▶ _The records_
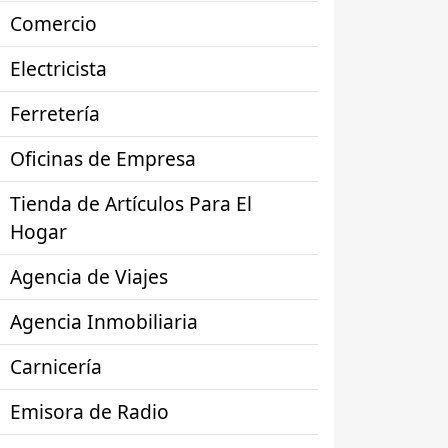
Comercio
Electricista
Ferretería
Oficinas de Empresa
Tienda de Artículos Para El
Hogar
Agencia de Viajes
Agencia Inmobiliaria
Carnicería
Emisora de Radio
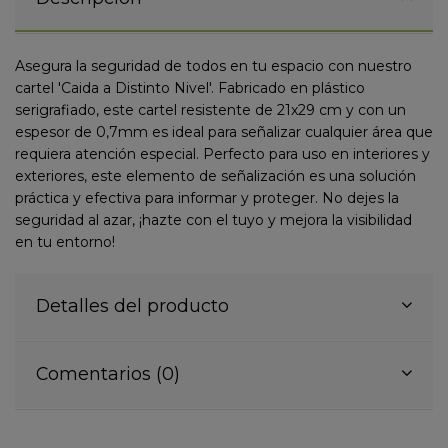
Asegura la seguridad de todos en tu espacio con nuestro
cartel 'Caida a Distinto Nivel'. Fabricado en plástico
serigrafiado, este cartel resistente de 21x29 cm y con un
espesor de 0,7mm es ideal para señalizar cualquier área que
requiera atención especial. Perfecto para uso en interiores y
exteriores, este elemento de señalización es una solución
práctica y efectiva para informar y proteger. No dejes la
seguridad al azar, ¡hazte con el tuyo y mejora la visibilidad
en tu entorno!
Detalles del producto
Comentarios (0)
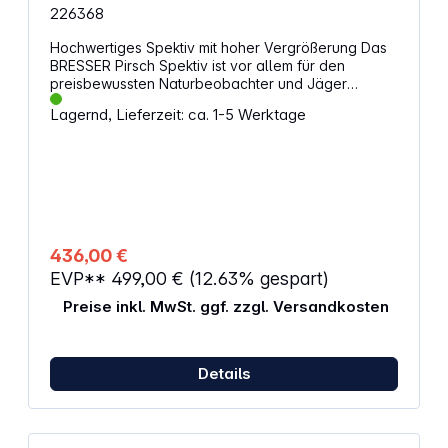
226368
Hochwertiges Spektiv mit hoher Vergrößerung Das
BRESSER Pirsch Spektiv ist vor allem für den
preisbewussten Naturbeobachter und Jäger
gedacht. Ausgestattet mit einer lichtstarken, voll
Lagernd, Lieferzeit: ca. 1-5 Werktage
mehrschichtvergüteten 100-mm-Optik ermöglichen
sie auch bei Dämmerung höhere Vergrößerungen.
Zusammen mit dem wasserdichten Gehäuse und
der nicht-reflektierenden Armierung können
Naturbeobachter bei jedem Wetter z.B. Vogelarten
bestimmen oder Jäger auch auf große
Entfernungen Wild ansprechen. Eigenschaften
Zoom-Spektiv schräger Einblick voll
436,00 €
mehrschichtvergütete Optik sehr hohes
EVP**
499,00 €
(12.63% gespart)
Lichtsammelvermögen wasserdichtes Gehäuse
Vergrößerung: 25-75x Objektivdurchmesser: 100mm
Preise inkl. MwSt. ggf. zzgl. Versandkosten
Abmessungen: 485x125x185mm Gewicht: 2140
Gramm Lieferumfang Spektiv Bereitschaftstasche
für Spektiv
Details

▶ _Prompt_
Return an exact transcription of the entries above, excluding each image.

▶ _Your solution_
Comercio
Electricista
Ferretería
Oficinas de Empresa
Tienda de Artículos Para El
Hogar
Agencia de Viajes
Agencia Inmobiliaria
Carnicería
Emisora de Radio
Asegura la seguridad de todos en tu espacio con nuestro
cartel 'Caida a Distinto Nivel'. Fabricado en plástico
serigrafiado, este cartel resistente de 21x29 cm y con un
espesor de 0,7mm es ideal para señalizar cualquier área que
requiera atención especial. Perfecto para uso en interiores y
exteriores, este elemento de señalización es una solución
práctica y efectiva para informar y proteger. No dejes la
seguridad al azar, ¡hazte con el tuyo y mejora la visibilidad
en tu entorno!
Detalles del producto
Comentarios (0)
226368
Hochwertiges Spektiv mit hoher Vergrößerung Das
BRESSER Pirsch Spektiv ist vor allem für den
preisbewussten Naturbeobachter und Jäger
gedacht. Ausgestattet mit einer lichtstarken, voll
Lagernd, Lieferzeit: ca. 1-5 Werktage
mehrschichtvergüteten 100-mm-Optik ermöglichen
sie auch bei Dämmerung höhere Vergrößerungen.
Zusammen mit dem wasserdichten Gehäuse und
der nicht-reflektierenden Armierung können
Naturbeobachter bei jedem Wetter z.B. Vogelarten
bestimmen oder Jäger auch auf große
Entfernungen Wild ansprechen. Eigenschaften
Zoom-Spektiv schräger Einblick voll
436,00 €
mehrschichtvergütete Optik sehr hohes
EVP**
499,00 €
(12.63% gespart)
Lichtsammelvermögen wasserdichtes Gehäuse
Vergrößerung: 25-75x Objektivdurchmesser: 100mm
Preise inkl. MwSt. ggf. zzgl. Versandkosten
Abmessungen: 485x125x185mm Gewicht: 2140
Gramm Lieferumfang Spektiv Bereitschaftstasche
für Spektiv
Details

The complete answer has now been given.